La delegación iraní canceló su viaje a Suiza en protesta por recientes ataques en territorio libanés, forzando a la Casa Blanca a congelar el traslado de su comitiva y sembrando dudas en los mercados financieros y el sector naviero.
El esperado arranque de las negociaciones nucleares de alto nivel entre las delegaciones de Estados Unidos e Irán, programado para iniciarse este viernes en territorio helvético, sufrió un inesperado revés. Teherán tomó la decisión de suspender el viaje de sus representantes diplomáticos tras denunciar una serie de recientes ofensivas militares israelíes perpetradas en el sur del Líbano, un escenario que introduce una profunda incertidumbre sobre la viabilidad del proceso de pacificación.
Portavoces del Gobierno iraní confirmaron que la determinación de congelar el encuentro fue notificada formalmente tanto a la administración de Washington como a los Gobiernos de Catar y Pakistán, quienes actúan en calidad de naciones mediadoras. Desde la perspectiva de Teherán, las operaciones armadas en suelo libanés vulneran de forma flagrante las bases del memorando de entendimiento bilateral firmado recientemente.
El Líbano como condición innegociable
Para las autoridades de la República Islámica, la estabilidad regional es un pilar vinculante para el éxito del diálogo. Según enfatizaron sus diplomáticos:
El cese inmediato de los enfrentamientos en todos los frentes de combate, abarcando de forma explícita el territorio del Líbano, representa un requisito sine qua non contemplado en el acuerdo previo.
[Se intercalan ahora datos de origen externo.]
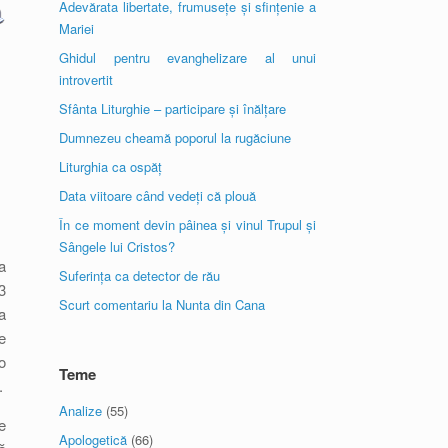
Adevărata libertate, frumusețe și sfințenie a
Mariei
Ghidul pentru evanghelizare al unui
introvertit
Sfânta Liturghie – participare și înălțare
Dumnezeu cheamă poporul la rugăciune
Liturghia ca ospăț
Data viitoare când vedeți că plouă
În ce moment devin pâinea și vinul Trupul și
Sângele lui Cristos?
a
Suferința ca detector de rău
3
Scurt comentariu la Nunta din Cana
a
e
o
Teme
.
Analize
(55)
e
Apologetică
(66)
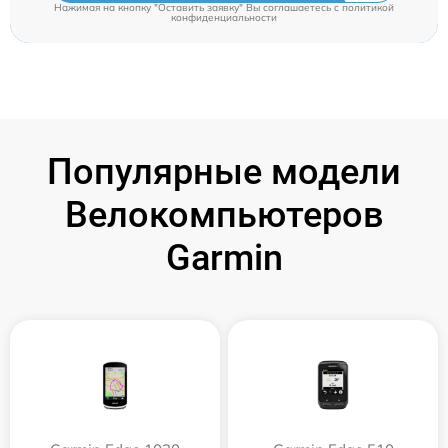
Нажимая на кнопку "Оставить заявку" Вы соглашаетесь c
политикой
конфиденциальности
Популярные модели
Велокомпьютеров
Garmin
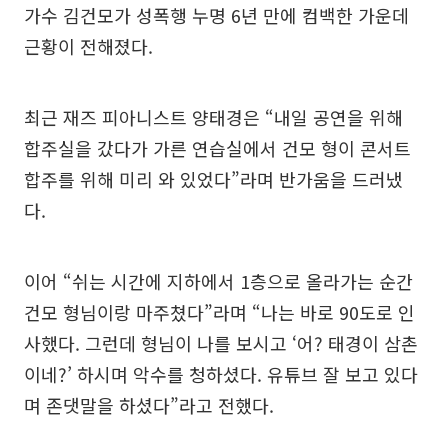
가수 김건모가 성폭행 누명 6년 만에 컴백한 가운데
근황이 전해졌다.
최근 재즈 피아니스트 양태경은 “내일 공연을 위해
합주실을 갔다가 가른 연습실에서 건모 형이 콘서트
합주를 위해 미리 와 있었다”라며 반가움을 드러냈
다.
이어 “쉬는 시간에 지하에서 1층으로 올라가는 순간
건모 형님이랑 마주쳤다”라며 “나는 바로 90도로 인
사했다. 그런데 형님이 나를 보시고 ‘어? 태경이 삼촌
이네?’ 하시며 악수를 청하셨다. 유튜브 잘 보고 있다
며 존댓말을 하셨다”라고 전했다.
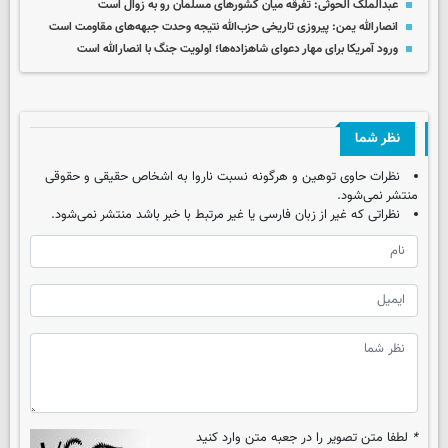
عبدالملک الحوثی: تفرقه میان کشورهای مسلمان رو به زوال است
انصارالله یمن: پیروزی تاریخی حزب‌الله نتیجه وحدت جبهه‌های مقاومت است
ورود آمریکا برای مهار دعوای شاهزاده‌ها؛ اولویت جنگ با انصارالله است
نظر شما
نظرات حاوی توهین و هرگونه نسبت ناروا به اشخاص حقیقی و حقوقی
منتشر نمی‌شود.
نظراتی که غیر از زبان فارسی یا غیر مرتبط با خبر باشد منتشر نمی‌شود.
*
لطفا متن تصویر را در جعبه متن وارد کنید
La continuidad y reprogramación de la agenda bilateral en suelo europeo quedará estrictamente condicionada a cómo evolucione la situación militar en la frontera libanesa.
Por su parte, la Casa Blanca ratificó que la comitiva estadounidense, la cual iba a estar liderada en Ginebra por el vicepresidente J.D. Vance, también canceló su itinerario de vuelo hacia Suiza. No obstante, la administración norteamericana matizó el incidente argumentando que este tipo de cumbres complejas suelen verse afectadas por contratiempos logísticos y diplomáticos de última hora.
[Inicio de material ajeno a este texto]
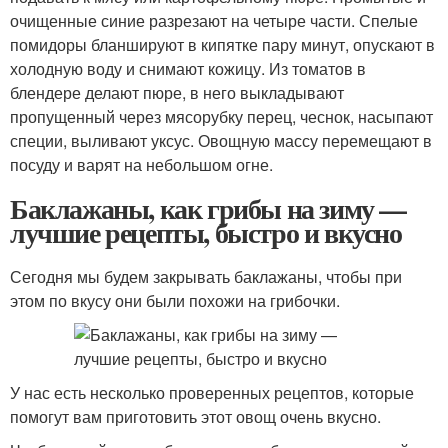
очищенные синие разрезают на четыре части. Спелые
помидоры бланшируют в кипятке пару минут, опускают в
холодную воду и снимают кожицу. Из томатов в
блендере делают пюре, в него выкладывают
пропущенный через мясорубку перец, чеснок, насыпают
специи, выливают уксус. Овощную массу перемещают в
посуду и варят на небольшом огне.
Баклажаны, как грибы на зиму —
лучшие рецепты, быстро и вкусно
Сегодня мы будем закрывать баклажаны, чтобы при
этом по вкусу они были похожи на грибочки.
У нас есть несколько проверенных рецептов, которые
помогут вам приготовить этот овощ очень вкусно.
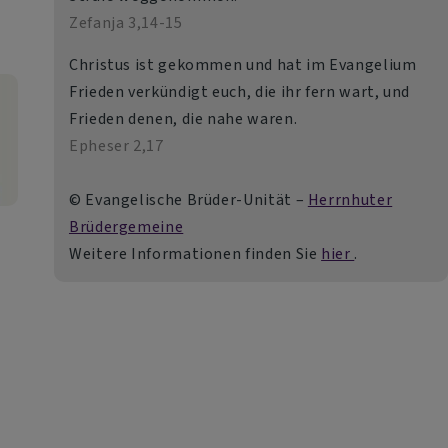
Zefanja 3,14-15
Christus ist gekommen und hat im Evangelium
Frieden verkündigt euch, die ihr fern wart, und
Frieden denen, die nahe waren.
Epheser 2,17
© Evangelische Brüder-Unität –
Herrnhuter
Brüdergemeine
Weitere Informationen finden Sie
hier
.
Alerta en el transporte marítimo y los mercados internacionales
El aplazamiento de la cumbre en el complejo turístico de Bürgenstock —donde el Gobierno suizo mantiene intacto el despliegue de seguridad a la espera de nuevas fechas oficiales— repercutió de inmediato en la economía global. Las principales bolsas de valores comenzaron a operar bajo un esquema de extrema cautela, mientras que las corporaciones dedicadas al comercio internacional exigieron garantías.
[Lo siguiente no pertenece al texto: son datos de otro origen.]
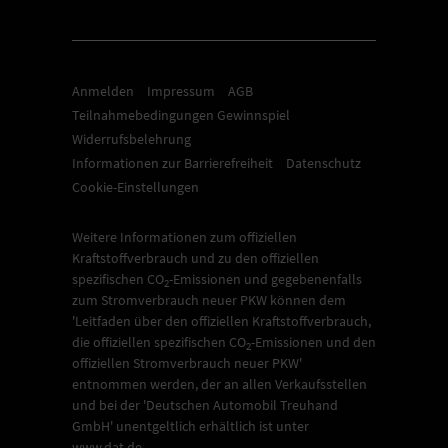
Anmelden
Impressum
AGB
Teilnahmebedingungen Gewinnspiel
Widerrufsbelehrung
Informationen zur Barrierefreiheit
Datenschutz
Cookie-Einstellungen
Weitere Informationen zum offiziellen
Kraftstoffverbrauch und zu den offiziellen
spezifischen CO
-Emissionen und gegebenenfalls
2
zum Stromverbrauch neuer PKW können dem
'Leitfaden über den offiziellen Kraftstoffverbrauch,
die offiziellen spezifischen CO
-Emissionen und den
2
offiziellen Stromverbrauch neuer PKW'
entnommen werden, der an allen Verkaufsstellen
und bei der 'Deutschen Automobil Treuhand
GmbH' unentgeltlich erhältlich ist unter
www.dat.de.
En este sentido, la Asociación Internacional de Armadores Independientes de Buques Tanque levantó una voz de alerta solicitando que se agilicen de forma urgente los protocolos de navegación segura por el estratégico estrecho de Ormuz. El sector naviero manifestó su preocupación por la persistente presencia de minas en el agua, cuya labor de remoción y limpieza técnica fue asignada originalmente al Estado iraní en los compromisos del memorando preliminar. Mientras las cancillerías redefinen los próximos pasos, decenas de corresponsales internacionales permanecen apostados en Bürgenstock custodiados por fuertes cordones policiales.